In the process of investigating Toy PD case, I’ve realised I lack the information about different browser files. This is an attempt to fill that gap.
Many browsers are based on Chromium engine, that’s why they will have similar artifacts: Chrome, Opera, new Edge, Brave, Vivaldi. Also, there are lots of Electron applications that share some artifacts with them. Chrome is the point of convergence for all these application. On Magnet Summit it was suggested to explore and learn Chrome and it’s artifacts as well as OS common artifacts due to its popularity and reusing some of its components.
Electron
It’s a framework that is available for building applications, cross-platform. You’re creating a web-application that can be used as a desktop one (implementing both back- and frontend). Backend - node.js, and frontend - Chrome. So, a lot of artifacts can be shared with Chrome and buddies. It’s in wide use. For example, WhatsApp and Skype use it.
IndexedDB & LevelDB
Client-side web technology and supporteed by all of the mainstream browsers. Allows storage of structured user data on the client (JavaSctipt objects). Allows caching and storing some data for offline or tracking. The database structure is as follows:
Database:
- Object store (~table)
- Object (~row)
- Object (~row)
- Object (~row)
- Object store (~table)
- Object (~row)
- Object (~row)
- Object (~row)
Objects are addressable by their primary key or any other field that’s specified as index.

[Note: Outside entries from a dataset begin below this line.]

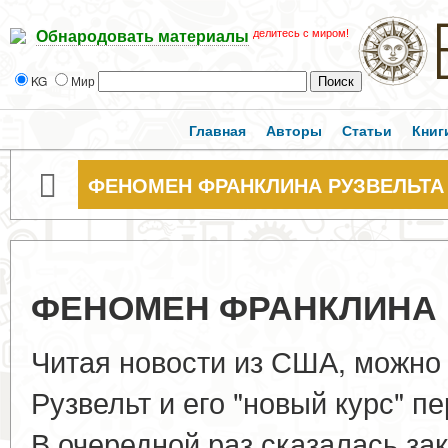
делитесь с миром!
Обнародовать материалы
KG
Мир
Главная
Авторы
Статьи
Книг
ФЕНОМЕН ФРАНКЛИНА РУЗВЕЛЬТА
ФЕНОМЕН ФРАНКЛИНА 
Читая новости из США, можно 
Рузвельт и его "новый курс" 
В очередной раз сказалась за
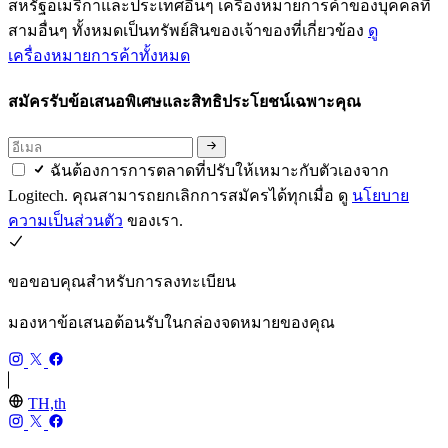
สหรัฐอเมริกาและประเทศอื่นๆ เครื่องหมายการค้าของบุคคลที่
สามอื่นๆ ทั้งหมดเป็นทรัพย์สินของเจ้าของที่เกี่ยวข้อง
ดู
เครื่องหมายการค้าทั้งหมด
สมัครรับข้อเสนอพิเศษและสิทธิประโยชน์เฉพาะคุณ
ฉันต้องการการตลาดที่ปรับให้เหมาะกับตัวเองจาก
Logitech. คุณสามารถยกเลิกการสมัครได้ทุกเมื่อ ดู
นโยบาย
ความเป็นส่วนตัว
ของเรา.
ขอขอบคุณสำหรับการลงทะเบียน
มองหาข้อเสนอต้อนรับในกล่องจดหมายของคุณ
TH,th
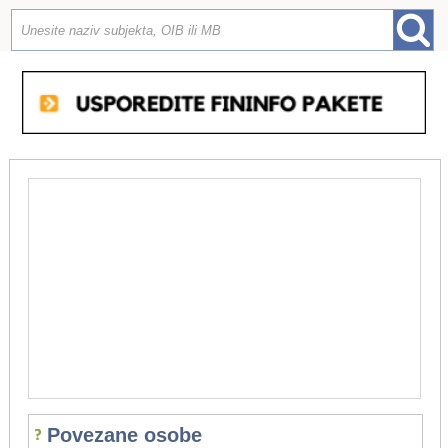
Povezane osobe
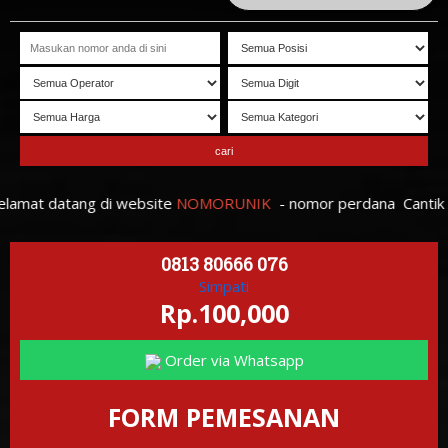
mat datang di website
NOMORUNIK
- nomor
perdana
C
antik
dan
0813 80666 076
Simpati
Rp.100,000
Order via Whatsapp
FORM PEMESANAN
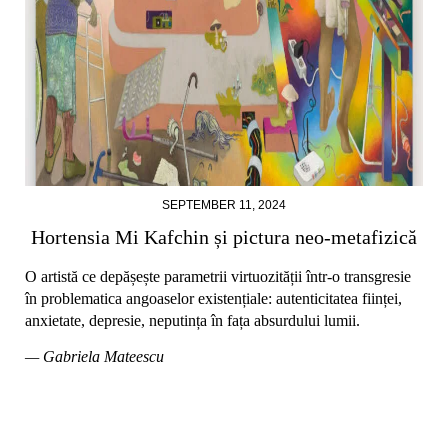
SEPTEMBER 11, 2024
Hortensia Mi Kafchin și pictura neo-metafizică
O artistă ce depășește parametrii virtuozității într-o transgresie
în problematica angoaselor existențiale: autenticitatea ființei,
anxietate, depresie, neputința în fața absurdului lumii.
— Gabriela Mateescu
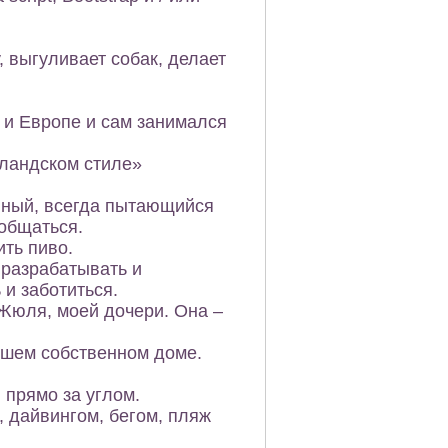
, выгуливает собак, делает
 и Европе и сам занимался
лландском стиле»
ойный, всегда пытающийся
 общаться.
ить пиво.
 разрабатывать и
 и заботиться.
Жюля, моей дочери. Она –
ашем собственном доме.
 прямо за углом.
, дайвингом, бегом, пляж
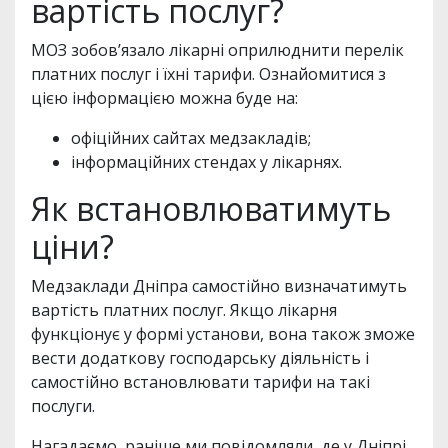
вартість послуг?
МОЗ зобов’язало лікарні оприлюднити перелік
платних послуг і їхні тарифи. Ознайомитися з
цією інформацією можна буде на:
офіційних сайтах медзакладів;
інформаційних стендах у лікарнях.
Як встановлюватимуть
ціни?
Медзаклади Дніпра самостійно визначатимуть
вартість платних послуг. Якщо лікарня
функціонує у формі установи, вона також зможе
вести додаткову господарську діяльність і
самостійно встановлювати тарифи на такі
послуги.
Нагадаємо, раніше ми повідомляли, де у Дніпрі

On the pictire above I’ve selected this IndexedDB (purple square). It’s more like Elastic of MongoDB (noSQL databases). It looks much more like a dictionary or hashtable to me. For example, Users
table contains one single entry: ucf8XXXXXX45446
, which has a set of properties like emailAddress
, fasttrack
, id
, internal
, locale
(language of the GUI, I presume), optInReasons
and optInTime
. optInReasons
, in turn, has it’s own property of type array with only one item with the value 0
.
An example of working with such a database [4]:
dbOpenReq.onupgradeneeded = ev => {
document.body.append("db creating/upgrading");
let upgradedb = ev.target.result;
if(!upgradedb.objectStoreNames.contains("objStore1")){
let objectStore = upgradedb.createObjectStore('objStore1', {keyPath:'id', autoIncrement: true});
objectStore.createIndex("indexA", "indexA", {unique: false});
objectStore.createIndex("indexB", "indexB", {unique: false});
}
if(!upgradedb.objectStoreNames.contains("objStore2")){
let objectStore = upgradedb.createObjectStore('objStore2', {keyPath:'id', autoIncrement: true});
objectStore.createIndex("indexC", "indexC", {unique: false});
objectStore.createIndex("indexD", "indexD", {unique: false});
}
}
Storing the data is not complicated either:
var addData = () => {
let transcation = db.transcation(["objStore1", "objStore2"], "readwrite");
let objectStore1 = transcation.objectStore("objStore1");
objectStore1.add({"indexA": "a.1", "indexB": "Some data for indexB"});
objectStore1.add({"indexA": "a.2", "indexB": "Some more data for indexB"});
let objectStore2 = transcation.objectStore("objStore2");
objectStore1.add({"indexC": "c.1", "indexD": "Some data for indexD"});
objectStore1.add({"indexC": "c.2", "indexD": "Some more data for indexD"});
}
When you download a file from GoogleDocs, it’s stored in this IndexedDB -> Documents
.
On Windows machine it’s stored here: $USER\AppData\Local\Google\Chrome\User Data\Default\IndexedDB
. Contains multiple folders, one for each domain. Usually have the extension leveldb
. The LevelDB store for a particular domain will be found in the IndexedDB folder with a name in the form: [host with concurrent separators replaced an underscore]_[dbid].indexeddb.leveldb
.
LevelDB is the actual storage mechanism of IndexedDB, IndexedDB is built on top of a LevelDB store. IndexedDB is just an API to use, while LevelDB is the artefact that’s creted when this API is used. It’s based on the ideas of BigTable. It’s a key-value store, both are arbitrary blobs, i.e. can store any data in key or value. Looks something like the below picture.
There are always CURRENT
, LOCK
, LOG
and at least one MANIFEST
. Only *.log
and *.ldb
files contain data. Other files above contain metadata. *.ldb
doesn’t have to do anything with MS Access, although the OS might consider differently. As you can also notice, these files are assigned numbers which are sequential for all files in the folder, not for each file type.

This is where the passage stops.